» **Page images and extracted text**
————
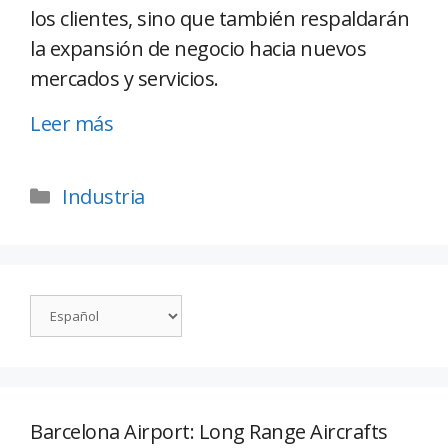
los clientes, sino que también respaldarán
la expansión de negocio hacia nuevos
mercados y servicios.
Leer más
Industria
Barcelona Airport: Long Range Aircrafts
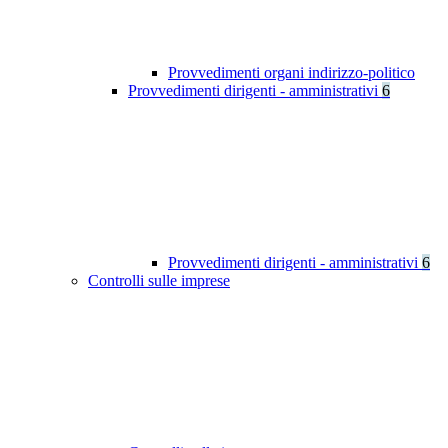
Provvedimenti organi indirizzo-politico
Provvedimenti dirigenti - amministrativi
6
Provvedimenti dirigenti - amministrativi
6
Controlli sulle imprese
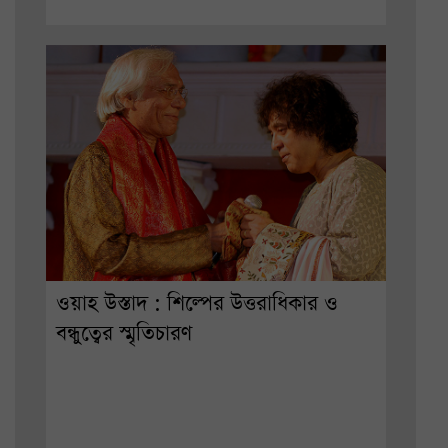
ওয়াহ উস্তাদ : শিল্পের উত্তরাধিকার ও
বন্ধুত্বের স্মৃতিচারণ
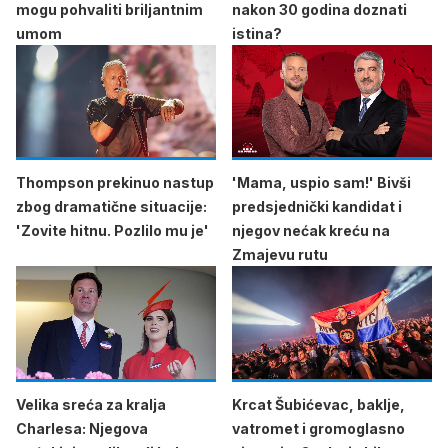
mogu pohvaliti briljantnim
nakon 30 godina doznati
umom
istina?
Thompson prekinuo nastup
'Mama, uspio sam!' Bivši
zbog dramatične situacije:
predsjednički kandidat i
'Zovite hitnu. Pozlilo mu je'
njegov nećak kreću na
Zmajevu rutu
Velika sreća za kralja
Krcat Šubićevac, baklje,
Charlesa: Njegova
vatromet i gromoglasno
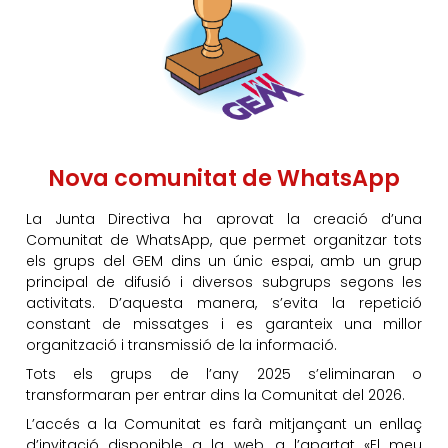
Nova comunitat de WhatsApp
La Junta Directiva ha aprovat la creació d’una
Comunitat de WhatsApp, que permet organitzar tots
els grups del GEM dins un únic espai, amb un grup
principal de difusió i diversos subgrups segons les
activitats. D’aquesta manera, s’evita la repetició
constant de missatges i es garanteix una millor
organització i transmissió de la informació.
Tots els grups de l’any 2025 s’eliminaran o
transformaran per entrar dins la Comunitat del 2026.
L’accés a la Comunitat es farà mitjançant un enllaç
d’invitació disponible a la web, a l’apartat «El meu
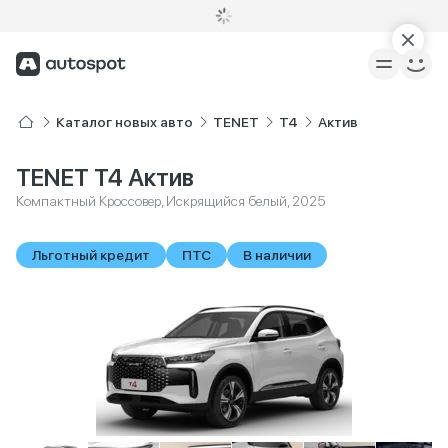
Каталог новых авто
TENET
T4
Актив
TENET T4 Актив
Компактный Кроссовер, Искрящийся белый, 2025
Льготный кредит
ПТС
В наличии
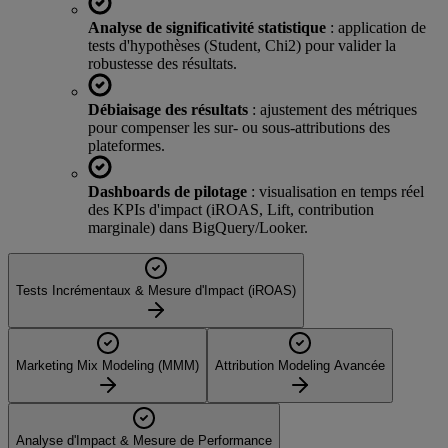
Analyse de significativité statistique
: application de
tests d'hypothèses (Student, Chi2) pour valider la
robustesse des résultats.
Débiaisage des résultats
: ajustement des métriques
pour compenser les sur- ou sous-attributions des
plateformes.
Dashboards de pilotage
: visualisation en temps réel
des KPIs d'impact (iROAS, Lift, contribution
marginale) dans BigQuery/Looker.
Tests Incrémentaux & Mesure d'Impact (iROAS)
Marketing Mix Modeling (MMM)
Attribution Modeling Avancée
Analyse d'Impact & Mesure de Performance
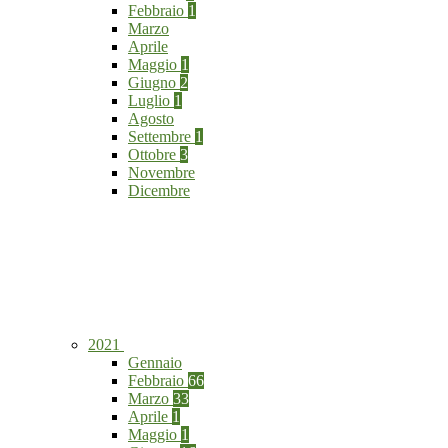
Febbraio
1
Marzo
Aprile
Maggio
1
Giugno
2
Luglio
1
Agosto
Settembre
1
Ottobre
3
Novembre
Dicembre
2021
Gennaio
Febbraio
66
Marzo
33
Aprile
1
Maggio
1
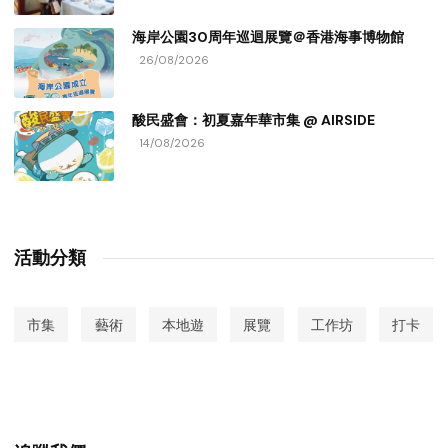
海岸公園30周年巡迴展覽＠香港海事博物館
26/08/2026
酸民盛會：初夏嘉年華市集 @ AIRSIDE
14/08/2026
活動分類
市集
藝術
本地遊
展覽
工作坊
打卡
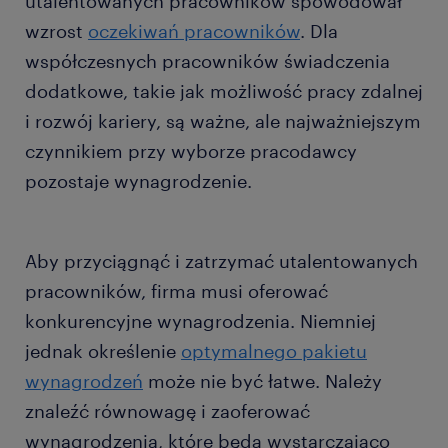
utalentowanych pracowników spowodował
wzrost
oczekiwań pracowników
. Dla
współczesnych pracowników świadczenia
dodatkowe, takie jak możliwość pracy zdalnej
i rozwój kariery, są ważne, ale najważniejszym
czynnikiem przy wyborze pracodawcy
pozostaje wynagrodzenie.
Aby przyciągnąć i zatrzymać utalentowanych
pracowników, firma musi oferować
konkurencyjne wynagrodzenia. Niemniej
jednak określenie
optymalnego pakietu
wynagrodzeń
może nie być łatwe. Należy
znaleźć równowagę i zaoferować
wynagrodzenia, które będą wystarczająco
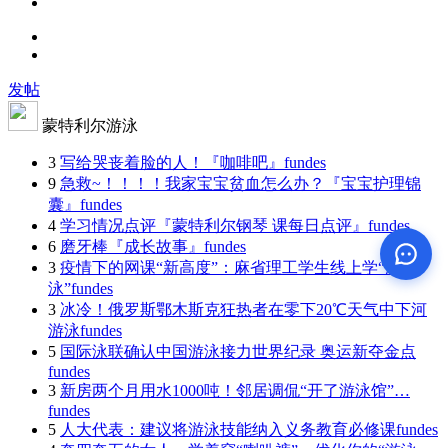
发帖
蒙特利尔游泳
3
写给哭丧着脸的人！『咖啡吧』
fundes
9
急救~！！！！我家宝宝贫血怎么办？『宝宝护理锦
囊』
fundes
4
学习情况点评『蒙特利尔钢琴 课每日点评』
fundes
6
磨牙棒『成长故事』
fundes
3
疫情下的网课“新高度”：麻省理工学生线上学“游
泳”
fundes
3
冰冷！俄罗斯鄂木斯克狂热者在零下20℃天气中下河
游泳
fundes
5
国际泳联确认中国游泳接力世界纪录 奥运新夺金点
fundes
3
新房两个月用水1000吨！邻居调侃“开了游泳馆”…
fundes
5
人大代表：建议将游泳技能纳入义务教育必修课
fundes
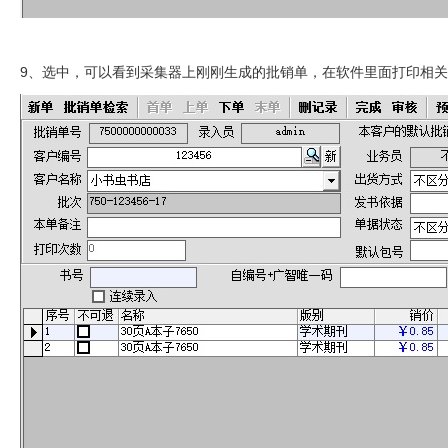
9、选中，可以看到采集器上刚刚生成的批销单，在软件里面打印相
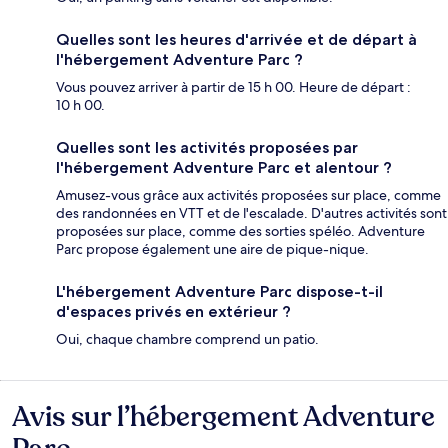
Quelles sont les heures d'arrivée et de départ à
l'hébergement Adventure Parc ?
Vous pouvez arriver à partir de 15 h 00. Heure de départ :
10 h 00.
Quelles sont les activités proposées par
l'hébergement Adventure Parc et alentour ?
Amusez-vous grâce aux activités proposées sur place, comme
des randonnées en VTT et de l'escalade. D'autres activités sont
proposées sur place, comme des sorties spéléo. Adventure
Parc propose également une aire de pique-nique.
L'hébergement Adventure Parc dispose-t-il
d'espaces privés en extérieur ?
Oui, chaque chambre comprend un patio.
Avis sur l’hébergement Adventure
Avis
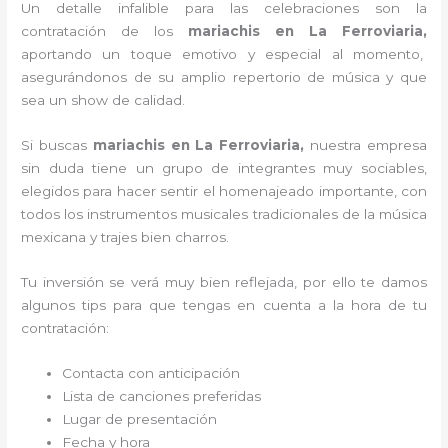
Un detalle infalible para las celebraciones son la
contratación de los
mariachis en La Ferroviaria,
aportando un toque emotivo y especial al momento,
asegurándonos de su amplio repertorio de música y que
sea un show de calidad.
Si buscas
mariachis en La Ferroviaria,
nuestra empresa
sin duda tiene un grupo de integrantes muy sociables,
elegidos para hacer sentir el homenajeado importante, con
todos los instrumentos musicales tradicionales de la música
mexicana y trajes bien charros.
Tu inversión se verá muy bien reflejada, por ello te damos
algunos tips para que tengas en cuenta a la hora de tu
contratación:
Contacta con anticipación
Lista de canciones preferidas
Lugar de presentación
Fecha y hora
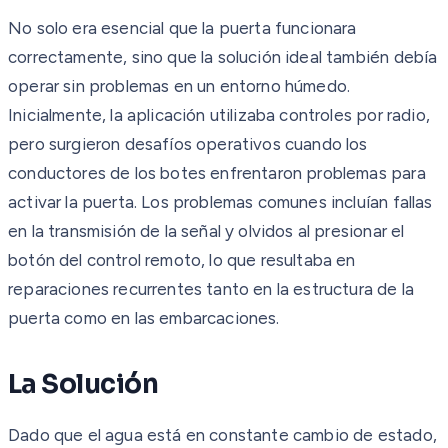
No solo era esencial que la puerta funcionara
correctamente, sino que la solución ideal también debía
operar sin problemas en un entorno húmedo.
Inicialmente, la aplicación utilizaba controles por radio,
pero surgieron desafíos operativos cuando los
conductores de los botes enfrentaron problemas para
activar la puerta. Los problemas comunes incluían fallas
en la transmisión de la señal y olvidos al presionar el
botón del control remoto, lo que resultaba en
reparaciones recurrentes tanto en la estructura de la
puerta como en las embarcaciones.
La Solución
Dado que el agua está en constante cambio de estado,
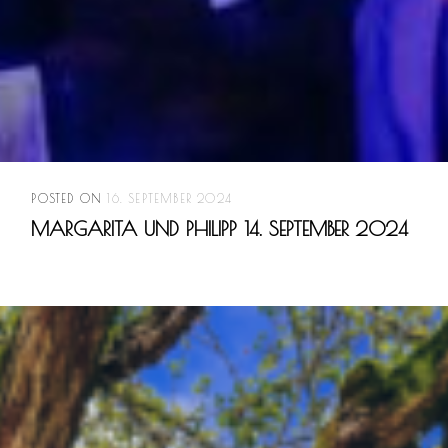
POSTED ON
16. SEPTEMBER 2024
MARGARITA UND PHILIPP 14. SEPTEMBER 2024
————
» **GOAL OF THE EXERCISE**
Check each line of the records for "wynagrodzenia" and copy the ones that contain it.

» **RESPONSE**
konkurencyjne wynagrodzenia. Niemniej
wynagrodzenia, które będą wystarczająco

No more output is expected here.